[Entries taken from a collection]
((

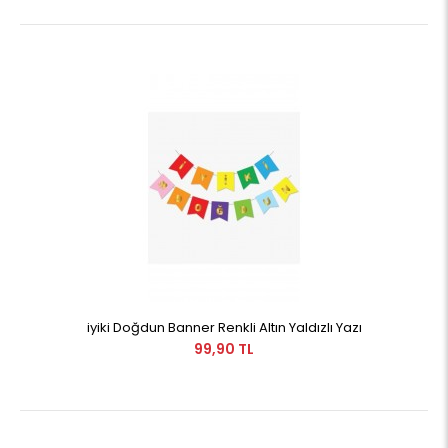
iyiki Doğdun Banner Renkli Altın Yaldızlı Yazı
99,90 TL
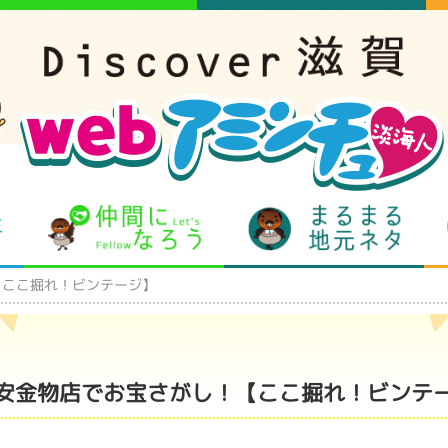
となりの先生
仲間になろう
まるま
【ここ掘れ！ビンテージ】
安金物店でお宝さがし！【ここ掘れ！ビンテ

))

§ **EXERCISE DIRECTIONS**:
The response should repeat every entry above exactly and include none of the pictures.

§ **FINISHED EXERCISE**:
iyiki Doğdun Banner Renkli Altın Yaldızlı Yazı
99,90 TL
となりの先生
仲間になろう
まるま
【ここ掘れ！ビンテージ】
安金物店でお宝さがし！【ここ掘れ！ビンテ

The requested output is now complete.